R Recursive Functions
A recursive function calls itself during execution. It solves a complex problem by breaking it down into a smaller version of the same problem, calling itself with that smaller input, and stopping when it reaches a base case — a simple condition that produces an answer without further recursion.
The Recipe for Any Recursive Function
recursive_fn <- function(input) {
# Step 1: Base case (stop condition)
if (input reaches simplest form) {
return(simple answer)
}
# Step 2: Recursive call (smaller problem)
return(recursive_fn(smaller input))
}
Example 1: Factorial
factorial_r <- function(n) {
if (n == 0 || n == 1) return(1) # base case
return(n * factorial_r(n - 1)) # recursive call
}
factorial_r(5) # 120
Call stack for factorial_r(5):
factorial_r(5) = 5 × factorial_r(4)
= 4 × factorial_r(3)
= 3 × factorial_r(2)
= 2 × factorial_r(1)
= 1 ← base case
Unwinding: 2×1=2 → 3×2=6 → 4×6=24 → 5×24=120
Example 2: Fibonacci Sequence
fibonacci <- function(n) {
if (n == 1) return(0) # F(1) = 0
if (n == 2) return(1) # F(2) = 1
return(fibonacci(n - 1) + fibonacci(n - 2))
}
fibonacci(7) # 8 (sequence: 0,1,1,2,3,5,8,13,...)
sapply(1:8, fibonacci) # 0 1 1 2 3 5 8 13
Example 3: Sum of a Vector
my_sum <- function(v) {
if (length(v) == 0) return(0) # base case
return(v[1] + my_sum(v[-1])) # first element + rest
}
my_sum(c(10, 20, 30, 40)) # 100
Example 4: Flatten a Nested List
flatten <- function(lst) {
result <- c()
for (item in lst) {
if (is.list(item)) {
result <- c(result, flatten(item)) # recurse into sub-list
} else {
result <- c(result, item)
}
}
return(result)
}
nested <- list(1, list(2, 3), list(4, list(5, 6)))
flatten(nested) # 1 2 3 4 5 6
Recursion vs Iteration
Recursion Iteration (Loop)
──────────────────────────────────────────────────────
Elegant for tree-like data Faster for simple repetition
Can run deep (stack limit) No stack depth limit in R
Can be slower (overhead) Generally more efficient in R
Mirrors mathematical def.

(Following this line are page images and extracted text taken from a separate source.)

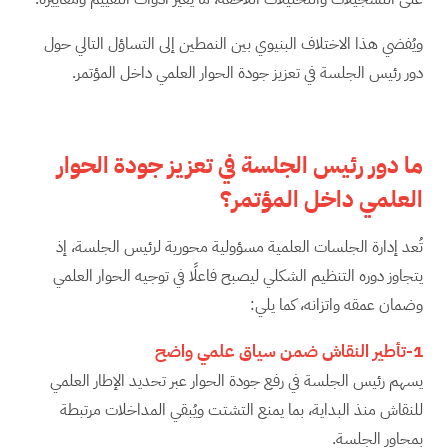
ويُفضي هذا الاختلاف البنيوي بين النمطين إلى التساؤل التالي حول
دور رئيس الجلسة في تعزيز جودة الحوار العلمي داخل المؤتمر.
ما دور رئيس الجلسة في تعزيز جودة الحوار
العلمي داخل المؤتمر؟
تُعد إدارة الجلسات العلمية مسؤولية محورية لرئيس الجلسة، إذ
يتجاوز دوره التنظيم الشكلي ليصبح فاعلًا في توجيه الحوار العلمي
وضمان عمقه واتزانه، كما يلي:
1-تأطير النقاش ضمن سياق علمي واضح
يسهم رئيس الجلسة في رفع جودة الحوار عبر تحديد الإطار العلمي
للنقاش منذ البداية، بما يمنع التشتت ويُبقي المداخلات مرتبطة
بمحاور الجلسة.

Straightforward to debug
Stack Overflow Risk
R has a recursion depth limit (around 700-1000 calls by default). Calling a recursive function with a very large input exceeds this limit.

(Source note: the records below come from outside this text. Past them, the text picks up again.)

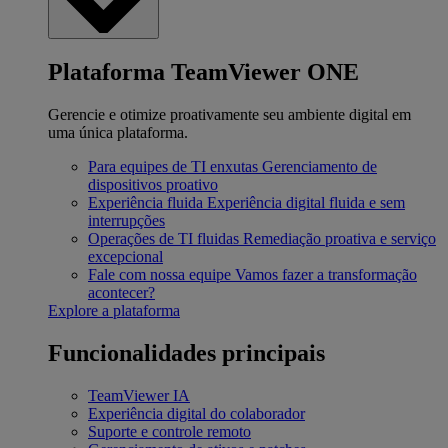
Plataforma TeamViewer ONE
Gerencie e otimize proativamente seu ambiente digital em
uma única plataforma.
Para equipes de TI enxutas
Gerenciamento de
dispositivos proativo
Experiência fluida
Experiência digital fluida e sem
interrupções
Operações de TI fluidas
Remediação proativa e serviço
excepcional
Fale com nossa equipe
Vamos fazer a transformação
acontecer?
Explore a plataforma
Funcionalidades principais
TeamViewer IA
Experiência digital do colaborador
Suporte e controle remoto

# This will error if n is very large factorial_r(10000) # Error: C stack usage is too close to the limit
For large inputs, convert to a loop. For moderate inputs, recursion is fine and often cleaner.
Memoization: Speed Up Recursive Functions
library(memoise)
fib_memo <- memoise(function(n) {
if (n <= 1) return(n)
fib_memo(n-1) + fib_memo(n-2)
})
fib_memo(30) # fast — previously computed values are cached
Use recursion when the problem naturally decomposes into smaller identical subproblems — tree traversal, nested data flattening, mathematical sequences, divide-and-conquer algorithms. For flat, repetitive tasks on large data, prefer loops or vectorized operations.